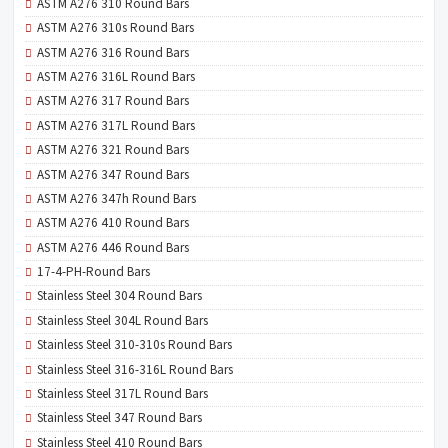
ASTM A276 310 Round Bars
ASTM A276 310s Round Bars
ASTM A276 316 Round Bars
ASTM A276 316L Round Bars
ASTM A276 317 Round Bars
ASTM A276 317L Round Bars
ASTM A276 321 Round Bars
ASTM A276 347 Round Bars
ASTM A276 347h Round Bars
ASTM A276 410 Round Bars
ASTM A276 446 Round Bars
17-4-PH-Round Bars
Stainless Steel 304 Round Bars
Stainless Steel 304L Round Bars
Stainless Steel 310-310s Round Bars
Stainless Steel 316-316L Round Bars
Stainless Steel 317L Round Bars
Stainless Steel 347 Round Bars
Stainless Steel 410 Round Bars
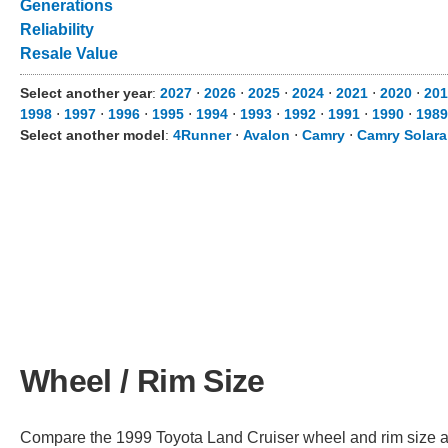
Generations
Reliability
Resale Value
Select another year
:
2027
⋅
2026
⋅
2025
⋅
2024
⋅
2021
⋅
2020
⋅
201
1998
⋅
1997
⋅
1996
⋅
1995
⋅
1994
⋅
1993
⋅
1992
⋅
1991
⋅
1990
⋅
1989
Select another model
:
4Runner
⋅
Avalon
⋅
Camry
⋅
Camry Solara
Wheel / Rim Size
Compare the 1999 Toyota Land Cruiser wheel and rim size acro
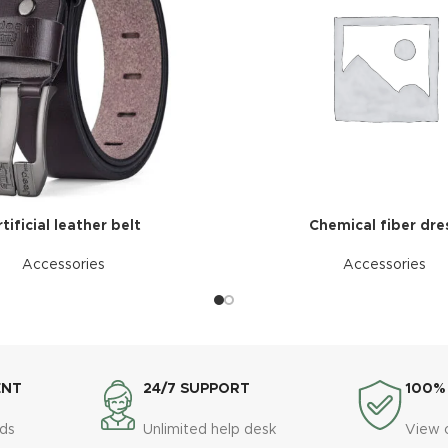
tificial leather belt
Chemical fiber dre
Accessories
Accessories
ENT
24/7 SUPPORT
100%
ds
Unlimited help desk
View 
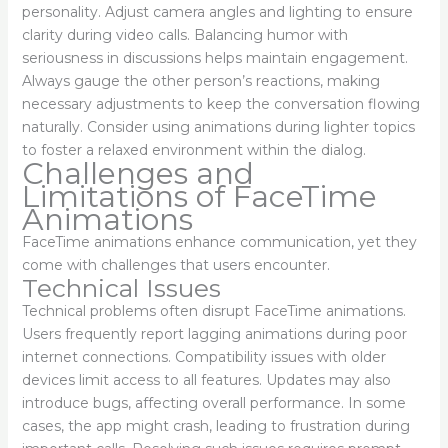
personality. Adjust camera angles and lighting to ensure
clarity during video calls. Balancing humor with
seriousness in discussions helps maintain engagement.
Always gauge the other person’s reactions, making
necessary adjustments to keep the conversation flowing
naturally. Consider using animations during lighter topics
to foster a relaxed environment within the dialog.
Challenges and
Limitations of FaceTime
Animations
FaceTime animations enhance communication, yet they
come with challenges that users encounter.
Technical Issues
Technical problems often disrupt FaceTime animations.
Users frequently report lagging animations during poor
internet connections. Compatibility issues with older
devices limit access to all features. Updates may also
introduce bugs, affecting overall performance. In some
cases, the app might crash, leading to frustration during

________________________

**What to produce:**
All of the data should be returned word for word, with each picture left out.

**Response to the exercise:**
ASTM A276 310 Round Bars
ASTM A276 310s Round Bars
ASTM A276 316 Round Bars
ASTM A276 316L Round Bars
ASTM A276 317 Round Bars
ASTM A276 317L Round Bars
ASTM A276 321 Round Bars
ASTM A276 347 Round Bars
ASTM A276 347h Round Bars
ASTM A276 410 Round Bars
ASTM A276 446 Round Bars
17-4-PH-Round Bars
Stainless Steel 304 Round Bars
Stainless Steel 304L Round Bars
Stainless Steel 310-310s Round Bars
Stainless Steel 316-316L Round Bars
Stainless Steel 317L Round Bars
Stainless Steel 347 Round Bars
Stainless Steel 410 Round Bars
Generations
Reliability
Resale Value
Select another year
:
2027
⋅
2026
⋅
2025
⋅
2024
⋅
2021
⋅
2020
⋅
201
1998
⋅
1997
⋅
1996
⋅
1995
⋅
1994
⋅
1993
⋅
1992
⋅
1991
⋅
1990
⋅
1989
Select another model
:
4Runner
⋅
Avalon
⋅
Camry
⋅
Camry Solara
Wheel / Rim Size
Compare the 1999 Toyota Land Cruiser wheel and rim size acro
tificial leather belt
Chemical fiber dre
Accessories
Accessories
ENT
24/7 SUPPORT
100%
ds
Unlimited help desk
View 
personality. Adjust camera angles and lighting to ensure
clarity during video calls. Balancing humor with
seriousness in discussions helps maintain engagement.
Always gauge the other person’s reactions, making
necessary adjustments to keep the conversation flowing
naturally. Consider using animations during lighter topics
to foster a relaxed environment within the dialog.
Challenges and
Limitations of FaceTime
Animations
FaceTime animations enhance communication, yet they
come with challenges that users encounter.
Technical Issues
Technical problems often disrupt FaceTime animations.
Users frequently report lagging animations during poor
internet connections. Compatibility issues with older
devices limit access to all features. Updates may also
introduce bugs, affecting overall performance. In some
cases, the app might crash, leading to frustration during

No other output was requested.